2017年のNBAドラフト。ルイビル大学からアーリーエントリーしたドノバン・ミッチェルは、エントリーを取り下げて大学に戻ることを考えていた。自分が通用するかどうか、確信できなかったからだ。その考えを変えたのは、ロケッツのクリス・ポールとサンダーのポール・ジョージだった。

ミッチェルは昨年12月、『ESPN』に「自分は100%大学に戻るつもりでいた」と話している。だが、ドラフト前のワークアウトでポールとジョージと練習する機会に恵まれ、彼の運命は大きく変わる。ミッチェルの実力を肌で感じた2人は、エントリーを取り下げず、このままNBA挑戦を続けるべきだと激励した。

このストーリーを知ったメディアが昨年末にジョージに話を聞いたところ、「ドノバンはタフで恐れもしない選手だ。夏に一緒に練習した時に、必ず才能を開花させると感じた」とコメント。ポールはというと、ミッチェルを自分の自主トレにも招き、今では週に何度か連絡を取り合うほどの関係性を築いている。

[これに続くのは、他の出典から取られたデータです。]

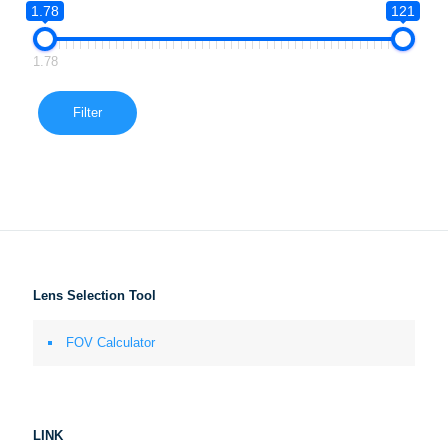
1.78
121
1.78
Filter
Lens Selection Tool
FOV Calculator
LINK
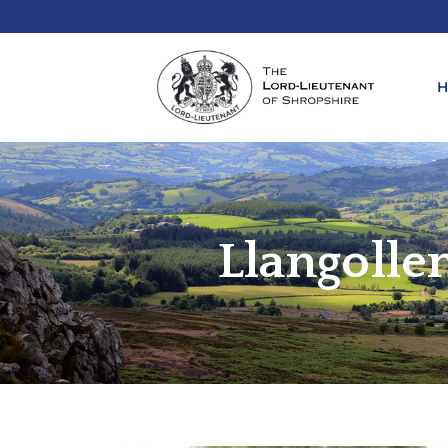
REQ
KIN
Llangolle
ANN
REQ
REQ
ATT
LIE
ATT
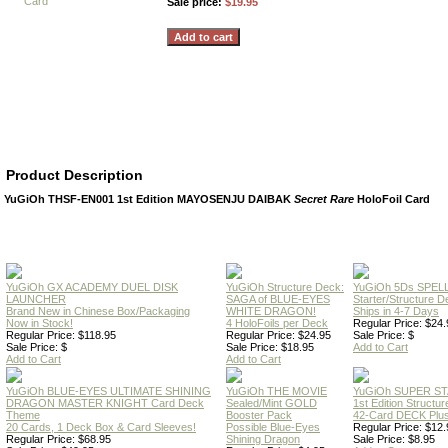
Sale price:
$19.95
Product Description
YuGiOh THSF-EN001 1st Edition MAYOSENJU DAIBAK
Secret Rare
HoloFoil Card
YuGiOh GX ACADEMY DUEL DISK
YuGiOh Structure Deck:
YuGiOh 5Ds SPE
LAUNCHER
SAGA of BLUE-EYES
Starter/Structure D
Brand New in Chinese Box/Packaging
WHITE DRAGON!
Ships in 4-7 Days
Now in Stock!
4 HoloFoils per Deck
Regular Price: $24.
Regular Price: $118.95
Regular Price: $24.95
Sale Price: $
Sale Price: $
Sale Price: $18.95
Add to Cart
Add to Cart
Add to Cart
YuGiOh BLUE-EYES ULTIMATE SHINING
YuGiOh THE MOVIE
YuGiOh SUPER S
DRAGON MASTER KNIGHT Card Deck
Sealed/Mint GOLD
1st Edition Structu
Theme
Booster Pack
42-Card DECK Plus
20 Cards, 1 Deck Box & Card Sleeves!
Possible Blue-Eyes
Regular Price: $12.
Regular Price: $68.95
Shining Dragon
Sale Price: $8.95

同じく昨年末、当時すでに並のルーキーではないことを証明し始めていたミッチェルについて聞かれたポールは、こう答えている。「攻守両面に優れていて、強靭だし、バスケットボールを愛している。ジャズで活躍していることで驚かれているみたいだけれど、僕は驚いていない」

皮肉にも、ジョージがプレーするサンダーは西カンファレンス1回戦でミッチェルのジャズに敗れた。そしてポールのロケッツは、西カンファレンス準決勝でジャズと激突中で、第2戦までを終えて1勝1敗。

もし2人がドラフトエントリーを取り下げないよう説得していなかったら、ミッチェルは今もルイビル大でプレーしていたかもしれない。運命を変えた出会いから1年も経たないうちに、真剣勝負の場、プレーオフで対戦することになろうとは、誰にも予想できなかったはず。もしミッチェルのジャズがロケッツをも撃破すれば、ジョージとポールは、敗退の悔しさとともに、心のどこかで「アイツならこのくらい当然」と思うのではないだろうか。

今シーズンがミッチェルの『サクセス・ストーリー』第一章だとすれば、その序章には、2人のオールスターとのエピソードは外せない。それほどまでに大きく運命を変える出会いだったのだから。